* _PROVIDED DATA_

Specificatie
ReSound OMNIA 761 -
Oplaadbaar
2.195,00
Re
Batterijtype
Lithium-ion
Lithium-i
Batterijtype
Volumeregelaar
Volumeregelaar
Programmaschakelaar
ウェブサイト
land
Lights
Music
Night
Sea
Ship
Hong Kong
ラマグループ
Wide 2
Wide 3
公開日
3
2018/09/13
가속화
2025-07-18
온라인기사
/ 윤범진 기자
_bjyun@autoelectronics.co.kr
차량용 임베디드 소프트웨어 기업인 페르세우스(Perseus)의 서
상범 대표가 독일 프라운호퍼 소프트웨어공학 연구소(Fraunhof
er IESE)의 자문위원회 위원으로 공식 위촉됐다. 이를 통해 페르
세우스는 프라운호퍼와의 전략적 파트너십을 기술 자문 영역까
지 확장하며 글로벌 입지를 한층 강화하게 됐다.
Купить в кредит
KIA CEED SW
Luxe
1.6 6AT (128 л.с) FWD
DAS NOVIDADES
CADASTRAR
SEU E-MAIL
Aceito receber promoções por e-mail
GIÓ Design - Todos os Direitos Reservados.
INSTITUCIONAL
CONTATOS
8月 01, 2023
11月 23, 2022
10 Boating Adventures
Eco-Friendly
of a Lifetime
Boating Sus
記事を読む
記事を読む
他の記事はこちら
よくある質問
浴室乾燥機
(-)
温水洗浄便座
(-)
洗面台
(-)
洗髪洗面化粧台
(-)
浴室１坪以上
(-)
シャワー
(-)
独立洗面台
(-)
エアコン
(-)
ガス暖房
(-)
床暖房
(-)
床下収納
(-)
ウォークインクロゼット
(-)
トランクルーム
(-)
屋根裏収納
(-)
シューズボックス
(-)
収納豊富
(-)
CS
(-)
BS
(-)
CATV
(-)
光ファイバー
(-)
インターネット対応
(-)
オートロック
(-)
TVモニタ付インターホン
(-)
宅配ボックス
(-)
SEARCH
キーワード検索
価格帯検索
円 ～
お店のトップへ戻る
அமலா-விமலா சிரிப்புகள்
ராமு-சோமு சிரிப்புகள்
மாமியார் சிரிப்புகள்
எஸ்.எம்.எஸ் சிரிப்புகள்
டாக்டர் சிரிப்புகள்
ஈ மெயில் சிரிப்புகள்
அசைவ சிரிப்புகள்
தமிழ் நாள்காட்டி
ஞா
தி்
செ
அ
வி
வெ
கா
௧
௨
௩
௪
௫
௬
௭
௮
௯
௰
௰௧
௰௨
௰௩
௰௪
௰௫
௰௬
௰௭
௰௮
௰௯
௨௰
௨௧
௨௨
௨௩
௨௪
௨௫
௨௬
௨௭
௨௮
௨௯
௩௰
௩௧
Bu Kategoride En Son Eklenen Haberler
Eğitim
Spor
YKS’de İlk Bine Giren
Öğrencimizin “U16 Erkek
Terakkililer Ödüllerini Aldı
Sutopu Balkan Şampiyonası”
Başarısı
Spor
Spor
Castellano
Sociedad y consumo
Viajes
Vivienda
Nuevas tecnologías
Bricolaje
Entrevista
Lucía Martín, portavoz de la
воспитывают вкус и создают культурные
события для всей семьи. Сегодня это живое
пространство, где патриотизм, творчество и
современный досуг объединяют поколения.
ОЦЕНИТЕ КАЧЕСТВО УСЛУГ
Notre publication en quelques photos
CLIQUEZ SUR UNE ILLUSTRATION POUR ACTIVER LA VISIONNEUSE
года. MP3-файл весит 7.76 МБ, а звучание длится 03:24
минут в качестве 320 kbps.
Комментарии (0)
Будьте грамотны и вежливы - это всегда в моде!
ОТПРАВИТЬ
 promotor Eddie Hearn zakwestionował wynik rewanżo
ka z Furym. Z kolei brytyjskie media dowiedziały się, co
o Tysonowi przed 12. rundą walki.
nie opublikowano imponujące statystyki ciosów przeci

* _TASK TO CARRY OUT_
From the first line of the data above to the line holding "ОЦЕНИТЕ КАЧЕСТВО УСЛУГ", reproduce each line exactly; emit no other lines.

* _OUTPUT OF THE TASK_
Specificatie
ReSound OMNIA 761 -
Oplaadbaar
2.195,00
Re
Batterijtype
Lithium-ion
Lithium-i
Batterijtype
Volumeregelaar
Volumeregelaar
Programmaschakelaar
ウェブサイト
land
Lights
Music
Night
Sea
Ship
Hong Kong
ラマグループ
Wide 2
Wide 3
公開日
3
2018/09/13
가속화
2025-07-18
온라인기사
/ 윤범진 기자
_bjyun@autoelectronics.co.kr
차량용 임베디드 소프트웨어 기업인 페르세우스(Perseus)의 서
상범 대표가 독일 프라운호퍼 소프트웨어공학 연구소(Fraunhof
er IESE)의 자문위원회 위원으로 공식 위촉됐다. 이를 통해 페르
세우스는 프라운호퍼와의 전략적 파트너십을 기술 자문 영역까
지 확장하며 글로벌 입지를 한층 강화하게 됐다.
Купить в кредит
KIA CEED SW
Luxe
1.6 6AT (128 л.с) FWD
DAS NOVIDADES
CADASTRAR
SEU E-MAIL
Aceito receber promoções por e-mail
GIÓ Design - Todos os Direitos Reservados.
INSTITUCIONAL
CONTATOS
8月 01, 2023
11月 23, 2022
10 Boating Adventures
Eco-Friendly
of a Lifetime
Boating Sus
記事を読む
記事を読む
他の記事はこちら
よくある質問
浴室乾燥機
(-)
温水洗浄便座
(-)
洗面台
(-)
洗髪洗面化粧台
(-)
浴室１坪以上
(-)
シャワー
(-)
独立洗面台
(-)
エアコン
(-)
ガス暖房
(-)
床暖房
(-)
床下収納
(-)
ウォークインクロゼット
(-)
トランクルーム
(-)
屋根裏収納
(-)
シューズボックス
(-)
収納豊富
(-)
CS
(-)
BS
(-)
CATV
(-)
光ファイバー
(-)
インターネット対応
(-)
オートロック
(-)
TVモニタ付インターホン
(-)
宅配ボックス
(-)
SEARCH
キーワード検索
価格帯検索
円 ～
お店のトップへ戻る
அமலா-விமலா சிரிப்புகள்
ராமு-சோமு சிரிப்புகள்
மாமியார் சிரிப்புகள்
எஸ்.எம்.எஸ் சிரிப்புகள்
டாக்டர் சிரிப்புகள்
ஈ மெயில் சிரிப்புகள்
அசைவ சிரிப்புகள்
தமிழ் நாள்காட்டி
ஞா
தி்
செ
அ
வி
வெ
கா
௧
௨
௩
௪
௫
௬
௭
௮
௯
௰
௰௧
௰௨
௰௩
௰௪
௰௫
௰௬
௰௭
௰௮
௰௯
௨௰
௨௧
௨௨
௨௩
௨௪
௨௫
௨௬
௨௭
௨௮
௨௯
௩௰
௩௧
Bu Kategoride En Son Eklenen Haberler
Eğitim
Spor
YKS’de İlk Bine Giren
Öğrencimizin “U16 Erkek
Terakkililer Ödüllerini Aldı
Sutopu Balkan Şampiyonası”
Başarısı
Spor
Spor
Castellano
Sociedad y consumo
Viajes
Vivienda
Nuevas tecnologías
Bricolaje
Entrevista
Lucía Martín, portavoz de la
воспитывают вкус и создают культурные
события для всей семьи. Сегодня это живое
пространство, где патриотизм, творчество и
современный досуг объединяют поколения.
ОЦЕНИТЕ КАЧЕСТВО УСЛУГ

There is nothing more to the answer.